→ STUDY MATERIAL:
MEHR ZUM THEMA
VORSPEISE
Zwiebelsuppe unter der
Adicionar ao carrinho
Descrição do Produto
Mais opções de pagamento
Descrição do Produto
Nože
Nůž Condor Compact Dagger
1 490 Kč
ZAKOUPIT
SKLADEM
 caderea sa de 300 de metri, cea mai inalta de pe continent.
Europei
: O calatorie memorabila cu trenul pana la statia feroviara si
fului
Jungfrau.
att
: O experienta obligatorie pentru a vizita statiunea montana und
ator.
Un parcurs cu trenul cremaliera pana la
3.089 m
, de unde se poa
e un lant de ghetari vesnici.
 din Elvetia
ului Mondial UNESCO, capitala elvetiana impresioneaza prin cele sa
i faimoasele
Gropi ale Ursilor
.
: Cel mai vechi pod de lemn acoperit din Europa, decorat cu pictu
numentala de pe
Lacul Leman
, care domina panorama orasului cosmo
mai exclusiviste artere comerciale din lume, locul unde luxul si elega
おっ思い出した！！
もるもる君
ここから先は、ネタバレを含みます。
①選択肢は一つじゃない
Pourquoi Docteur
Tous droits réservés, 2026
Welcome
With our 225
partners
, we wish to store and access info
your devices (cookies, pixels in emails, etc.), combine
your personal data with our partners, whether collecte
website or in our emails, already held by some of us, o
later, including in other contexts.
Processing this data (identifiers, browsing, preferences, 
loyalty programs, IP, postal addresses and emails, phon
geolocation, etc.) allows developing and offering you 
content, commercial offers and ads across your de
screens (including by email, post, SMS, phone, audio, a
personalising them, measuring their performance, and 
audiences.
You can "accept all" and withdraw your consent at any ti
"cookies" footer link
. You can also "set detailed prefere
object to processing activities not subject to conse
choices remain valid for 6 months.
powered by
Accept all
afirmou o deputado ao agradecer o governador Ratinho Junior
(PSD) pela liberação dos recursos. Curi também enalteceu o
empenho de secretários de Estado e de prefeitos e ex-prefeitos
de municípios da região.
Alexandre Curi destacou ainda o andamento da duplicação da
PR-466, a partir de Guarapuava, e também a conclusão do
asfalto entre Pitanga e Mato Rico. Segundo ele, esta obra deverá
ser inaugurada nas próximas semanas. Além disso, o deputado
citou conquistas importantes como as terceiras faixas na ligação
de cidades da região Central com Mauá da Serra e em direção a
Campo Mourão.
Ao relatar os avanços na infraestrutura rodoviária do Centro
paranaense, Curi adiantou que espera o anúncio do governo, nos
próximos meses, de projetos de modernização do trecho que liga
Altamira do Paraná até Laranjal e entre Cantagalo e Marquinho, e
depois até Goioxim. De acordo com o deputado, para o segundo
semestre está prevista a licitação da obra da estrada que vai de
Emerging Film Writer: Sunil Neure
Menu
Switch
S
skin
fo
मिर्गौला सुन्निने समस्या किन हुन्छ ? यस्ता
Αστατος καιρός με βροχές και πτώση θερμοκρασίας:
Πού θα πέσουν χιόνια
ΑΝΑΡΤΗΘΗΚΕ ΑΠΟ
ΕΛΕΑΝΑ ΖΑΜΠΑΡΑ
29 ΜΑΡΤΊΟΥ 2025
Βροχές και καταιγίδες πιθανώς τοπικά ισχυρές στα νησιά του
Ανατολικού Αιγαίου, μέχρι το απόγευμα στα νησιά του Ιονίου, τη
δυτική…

→ WHAT TO DO:
Start with the line above that contains "numentala de pe" and stop after the line that contains "and access info". Output those lines exactly, and only those.

→ EXERCISE SOLUTION:
numentala de pe
Lacul Leman
, care domina panorama orasului cosmo
mai exclusiviste artere comerciale din lume, locul unde luxul si elega
おっ思い出した！！
もるもる君
ここから先は、ネタバレを含みます。
①選択肢は一つじゃない
Pourquoi Docteur
Tous droits réservés, 2026
Welcome
With our 225
partners
, we wish to store and access info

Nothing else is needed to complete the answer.